In contrast to the many threads on this site that recommend Dixon's and Grubb's tests, the author of one answer, at this thread, contends that "Really, these have been discredited long ago" and advocates 2 other methods. I don't feel qualified to sort out these arguments, but I would like to ask whether there is any consensus among statisticians as to the merits of either position.
The issue becomes less contentious if you state the facts. After all, all multivariate robust estimation procedures have at their core an outlier detection algorithm and all will in some form or another output a list of suspect observations. Stated otherwise, given a robust fit, identifying outliers is in principle not an issue.
The main difference between robust estimation approaches and the testing approaches (Dixon, Grubbs) is that the latter can sustain at most a single outlier. In contrast, most state of the art robust estimation procedures have been designed to handle nearly 50% contamination (they can in principle be tuned to handle anywhere between 0 and nearly 50 percent outliers trading off robustness for computational costs).
 Rousseeuw P. J. and Van Zomeren B. C., Unmasking Multivariate Outliers and Leverage Points.
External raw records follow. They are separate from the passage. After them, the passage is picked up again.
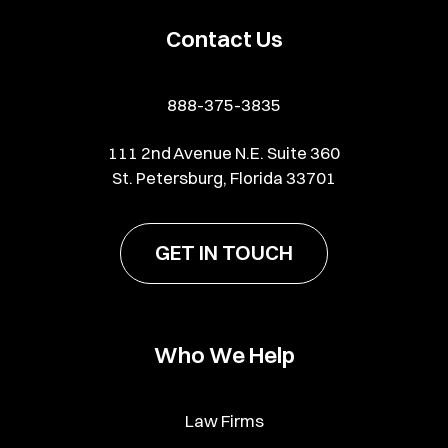
Contact Us
888-375-3835
111 2nd Avenue N.E. Suite 360
St. Petersburg, Florida 33701
GET IN TOUCH
Who We Help
Law Firms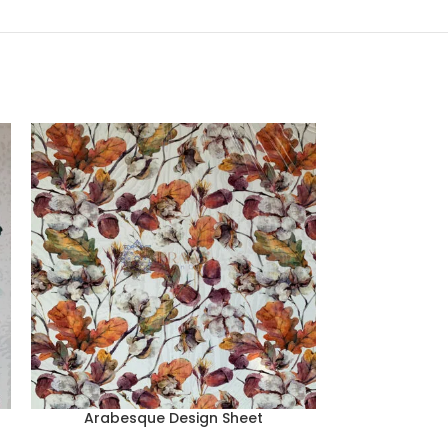
Arabesque Design Sheet
Arabesq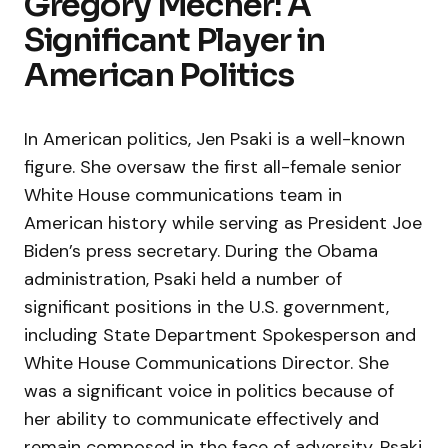
Gregory Mecher: A
Significant Player in
American Politics
In American politics, Jen Psaki is a well-known
figure. She oversaw the first all-female senior
White House communications team in
American history while serving as President Joe
Biden’s press secretary. During the Obama
administration, Psaki held a number of
significant positions in the U.S. government,
including State Department Spokesperson and
White House Communications Director. She
was a significant voice in politics because of
her ability to communicate effectively and
remain composed in the face of adversity. Psaki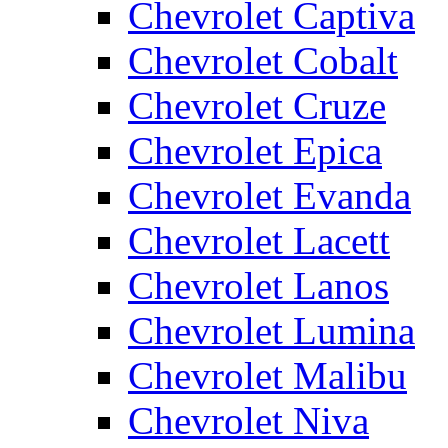
Chevrolet Captiva
Chevrolet Cobalt
Chevrolet Cruze
Chevrolet Epica
Chevrolet Evanda
Chevrolet Lacett
Chevrolet Lanos
Chevrolet Lumina
Chevrolet Malibu
Chevrolet Niva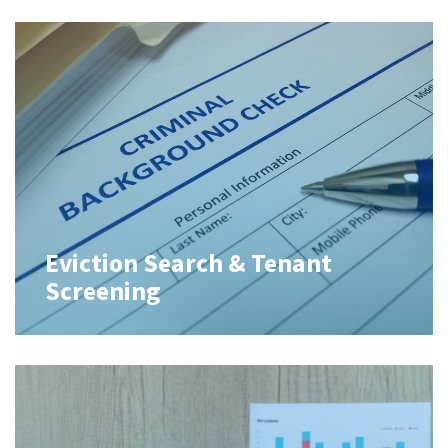
Eviction Search & Tenant
Screening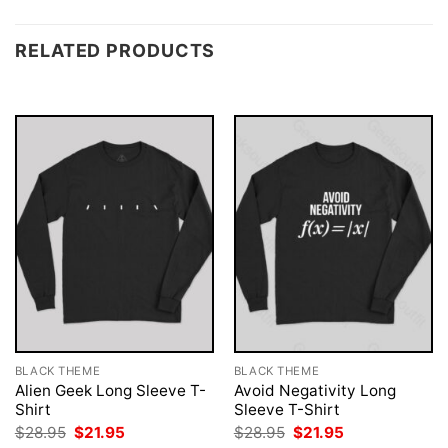
RELATED PRODUCTS
BLACK THEME
BLACK THEME
Alien Geek Long Sleeve T-
Avoid Negativity Long
Shirt
Sleeve T-Shirt
Original
Current
Original
Current
$
28.95
$
21.95
$
28.95
$
21.95
price
price
price
price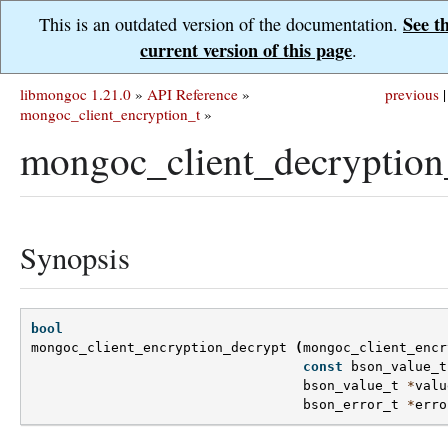
See t
This is an outdated version of the documentation.
current version of this page
.
libmongoc 1.21.0
»
API Reference
»
previous
|
mongoc_client_encryption_t
»
mongoc_client_decryption
Synopsis
bool
mongoc_client_encryption_decrypt
(
mongoc_client_encr
const
bson_value_t
bson_value_t
*
valu
bson_error_t
*
erro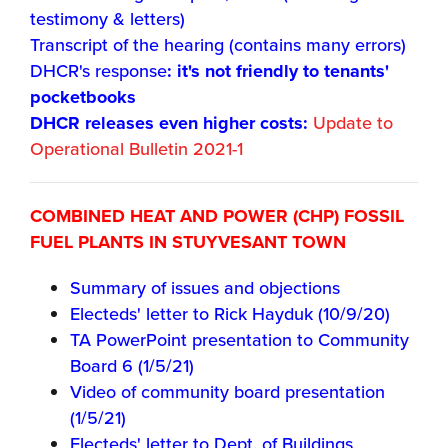
testimony & letters)
Transcript of the hearing (contains many errors)
DHCR's response
: it's not friendly to tenants'
pocketbooks
DHCR releases even higher costs:
Update to
Operational Bulletin 2021-1
COMBINED HEAT AND POWER (CHP) FOSSIL
FUEL PLANTS IN STUYVESANT TOWN
Summary of issues and objections
Electeds' letter to Rick Hayduk (10/9/20)
TA PowerPoint presentation to Community
Board 6 (1/5/21)
Video of community board presentation
(1/5/21)
Electeds' letter to Dept. of Buildings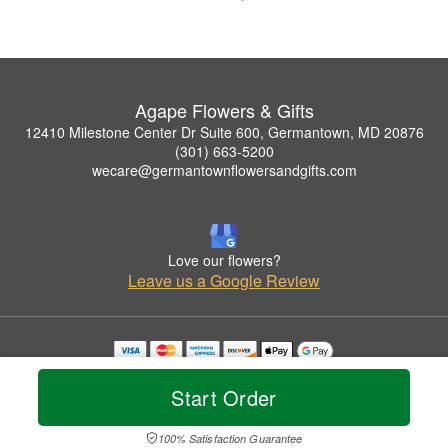
Agape Flowers & Gifts
12410 Milestone Center Dr Suite 600, Germantown, MD 20876
(301) 663-5200
wecare@germantownflowersandgifts.com
Love our flowers?
Leave us a Google Review
Copyrighted images herein are used with permission by Agape Flowers & Gifts.
© 2026 All Rights Reserved.
Start Order
Terms of Service
Privacy Policy
Accessibility Statement
Delivery Policy
100% Satisfaction Guarantee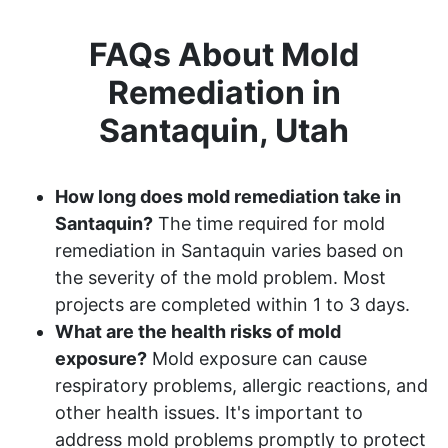
FAQs About Mold
Remediation in
Santaquin, Utah
How long does mold remediation take in
Santaquin?
The time required for mold
remediation in Santaquin varies based on
the severity of the mold problem. Most
projects are completed within 1 to 3 days.
What are the health risks of mold
exposure?
Mold exposure can cause
respiratory problems, allergic reactions, and
other health issues. It's important to
address mold problems promptly to protect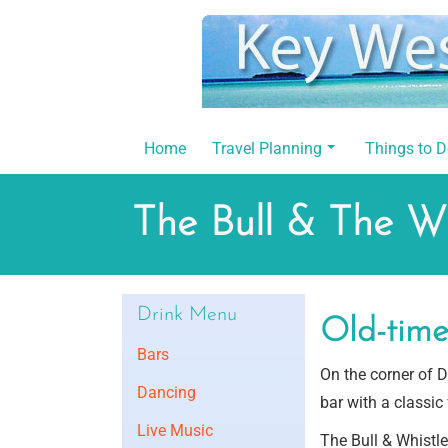
Skip
to
content
Home
Travel Planning
Things to 
The Bull & The Wh
Drink Menu
Old-time 
Bars
On the corner of Du
Dancing
bar with a classic 
Live Music
The Bull & Whistle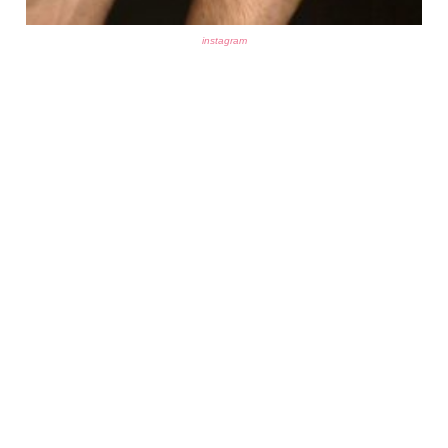
instagram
I say no! I have done research on Dixon's test back in the 1980s. I took a look at that post and commented there. I think there is confusion because robust estimation and outlier detection though similar have different objectives and some people I think seem to feel that since the outlier methods are not mentioned in the robustness literature that there is something wrong with them. I hope other will agree with me in answering this question.